# Complex Data Types

In this notebook you will continue to improve the text categorization query implemented in `Text categorization` and `User Defined Functions` notebook. For each question find out which category has the most occurences in the text. Consider only questions for which we have at least one occurence.

In [None]:
"""
Example output:
+-----------+--------+---------+
|question_id|category|frequency|
+-----------+--------+---------+
|   59611343|    java|        2| # this means that java was contained 2x in the question text
|   21038752|  python|        5| # this means that python was contained 5x in the question text
|   44381369|     sql|        5|
+-----------+--------+---------+
"""

In [None]:
from pyspark.sql import SparkSession
from pyspark.sql.functions import col, udf, lit, array, struct, reverse, array_sort, expr
from pyspark.sql.types import IntegerType

import os
import re

In [None]:
spark = (
    SparkSession
    .builder
    .appName('UDFs I')
    .getOrCreate()
)

In [None]:
base_path = os.getcwd()

project_path = ('/').join(base_path.split('/')[0:-3]) 

questions_input_path = os.path.join(project_path, 'output/questions-transformed')

In [None]:
questionsDF = (
    spark
    .read
    .option('path', questions_input_path)
    .load()
)

In [None]:
# This is what we implemented in `User Defined Functions` notebook.

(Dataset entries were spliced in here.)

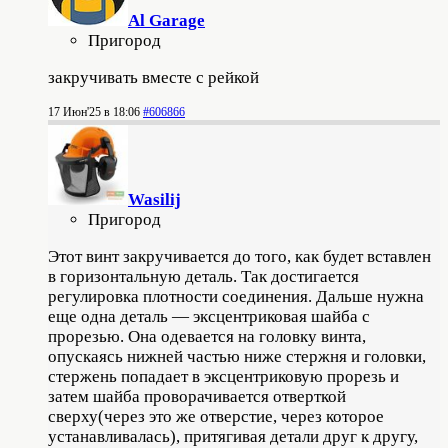
Al Garage
Пригород
закручивать вместе с рейкой
17 Июн'25 в 18:06
#606866
Wasilij
Пригород
Этот винт закручивается до того, как будет вставлен
в горизонтальную деталь. Так достигается
регулировка плотности соединения. Дальше нужна
еще одна деталь — эксцентриковая шайба с
прорезью. Она одевается на головку винта,
опускаясь нижней частью ниже стержня и головки,
стержень попадает в эксцентриковую прорезь и
затем шайба проворачивается отверткой
сверху(через это же отверстие, через которое
устанавливалась), притягивая детали друг к другу,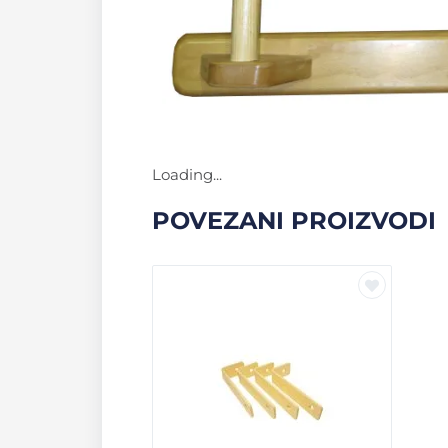
Loading...
POVEZANI PROIZVODI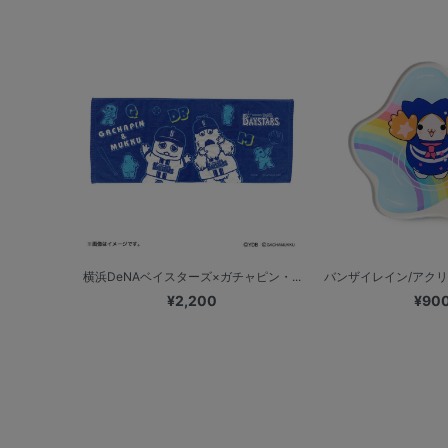
横浜DeNAベイスターズ×ガチャピン・...
バンザイレイン/アクリル
¥2,200
¥90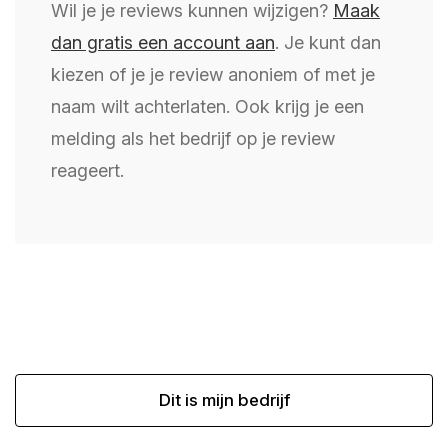
Wil je je reviews kunnen wijzigen?
Maak
dan gratis een account aan
. Je kunt dan
kiezen of je je review anoniem of met je
naam wilt achterlaten. Ook krijg je een
melding als het bedrijf op je review
reageert.
Dit is mijn bedrijf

categories = ['java', 'sql', 'python', 'spark']

@udf(IntegerType())
def count_occurences(message, category):
    return len(re.findall(r"{}".format(category) , message, re.IGNORECASE))

def get_c(df):
    for category in categories:
        df = df.withColumn(category, count_occurences(col('body'), lit(category)))
    return df

result = get_c(questionsDF.select('question_id', 'body'))

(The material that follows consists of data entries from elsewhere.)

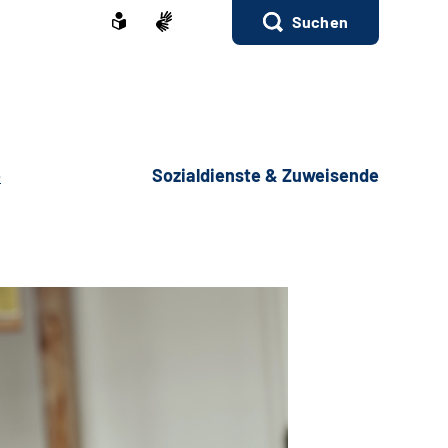
Suchen
e
Sozialdienste & Zuweisende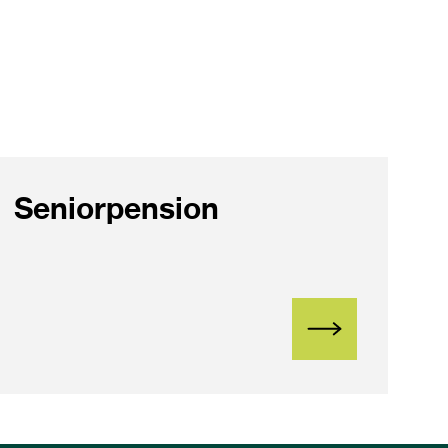
Seniorpension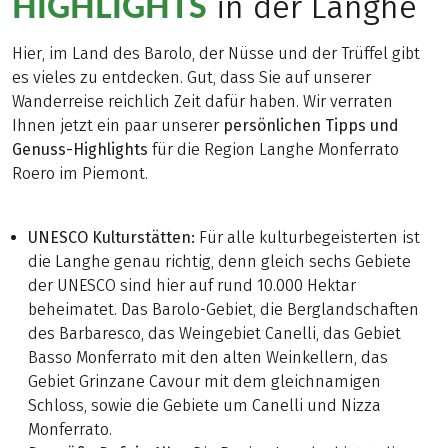
HIGHLIGHTS
in der Langhe
Hier, im Land des Barolo, der Nüsse und der Trüffel gibt
es vieles zu entdecken. Gut, dass Sie auf unserer
Wanderreise reichlich Zeit dafür haben. Wir verraten
Ihnen jetzt ein paar unserer
persönlichen Tipps und
Genuss-Highlights
für die Region Langhe Monferrato
Roero im Piemont.
UNESCO Kulturstätten:
Für alle kulturbegeisterten ist
die Langhe genau richtig, denn gleich sechs Gebiete
der UNESCO sind hier auf rund 10.000 Hektar
beheimatet. Das Barolo-Gebiet, die Berglandschaften
des Barbaresco, das Weingebiet Canelli, das Gebiet
Basso Monferrato mit den alten Weinkellern, das
Gebiet Grinzane Cavour mit dem gleichnamigen
Schloss, sowie die Gebiete um Canelli und Nizza
Monferrato.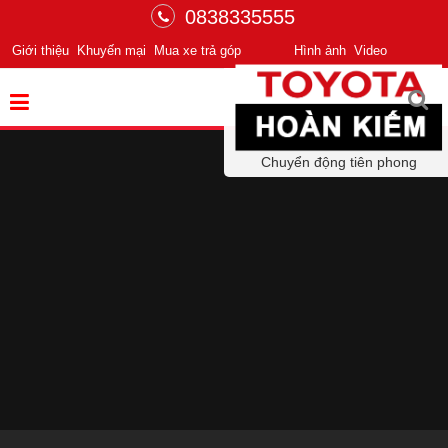
0838335555
Giới thiệu
Khuyến mại
Mua xe trả góp
Hình ảnh
Video
Chuyển động tiên phong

Now we will move it a step futher:

In [None]:
result.show()

### Find the most relevant category

* The result now contains number of occurences for each catagory.
* For each question find out which category has the most occurences

Hint
* For each question create an array of structs where the struct should have to subfields
 * category_name
 * frequency (number of occurences)
* Use a for-loop over the `cols` list to create the array
* Sort the array in descending order (have the `frequency` subfield on the first position in the struct)
* Access the subfields of the first element
* Functions you will need:
    * [array_sort](http://spark.apache.org/docs/latest/api/python/reference/api/pyspark.sql.functions.array_sort.html#pyspark.sql.functions.array_sort)
    * [reverse](http://spark.apache.org/docs/latest/api/python/reference/api/pyspark.sql.functions.reverse.html#pyspark.sql.functions.reverse)
    * [struct](http://spark.apache.org/docs/latest/api/python/reference/api/pyspark.sql.functions.struct.html#pyspark.sql.functions.struct)

In [None]:
# Using a for-loop create the expression that we will pass as an argument to the array function
# Use struct function: struct(a.alias(...), b.alias(...)), where a and b are the frequency col and the column name
# Using the alias in the struct is important here, because we have to make sure that the fields have the same name 
# for each element inside the array

s = []
for c in categories:
    s.append(struct(col(c).alias('frequency'), lit(c).alias('category_name')))

In [None]:
# Create the array using the array function
# Sort the array and take first element

(
    result
    .withColumn('categories', array(s))
    .withColumn('categories', reverse(array_sort('categories')))
    .select(
        'question_id',
        col('categories.category_name')[0].alias('category'),
        col('categories.frequency')[0].alias('frequency')
    )
    .filter(col('frequency') > 0)
).show(n=10)

In [None]:
# or equivalently you can first access the first element of the array and then select the category and frequency:

(
    result
    .withColumn('categories', array(s))
    .withColumn('categories', reverse(array_sort('categories')))
    .select(
        'question_id',
        col('categories')[0].alias('category') # get the first struct
    )
    .select(
        'question_id',
        col('category.category_name').alias('category'), # access the fields of the struct
        'category.frequency'
    )
    .filter(col('frequency') > 0)
).show(n=10)

#### Note
* When you sort array with structs, the position of the subfields is important.
* With the array_sort function when the frequency was the same we had no control over the sort
* Also we were relying on internal feature that the structs will be sorted according to the first subfield

#### Custimize the sort 

If the frequency is the same for two categories, prefer the `sql` category.

Hint
* use [array_sort](https://spark.apache.org/docs/latest/api/sql/index.html#array_sort) as a SQL expression inside expr - it will allow to use a custom comparator function
* for a specific example see my [article](https://towardsdatascience.com/did-you-know-this-in-spark-sql-a7398bfcc41e)

In [None]:
(
    result
    .withColumn('categories', array(s))
    .withColumn('categories', expr(
        """array_sort(categories, (left, right) -> case when left.frequency < right.frequency then 1
            when left.frequency > right.frequency then -1 
            when left.frequency == right.frequency and left.category_name == 'sql' then -1
            else 0 end)"""
    ))
    .select(
        'question_id',
        col('categories.category_name')[0].alias('category'),
        col('categories.frequency')[0].alias('frequency')
    )
    .filter(col('frequency') > 0)
).show(n=10)

In [None]:
spark.stop()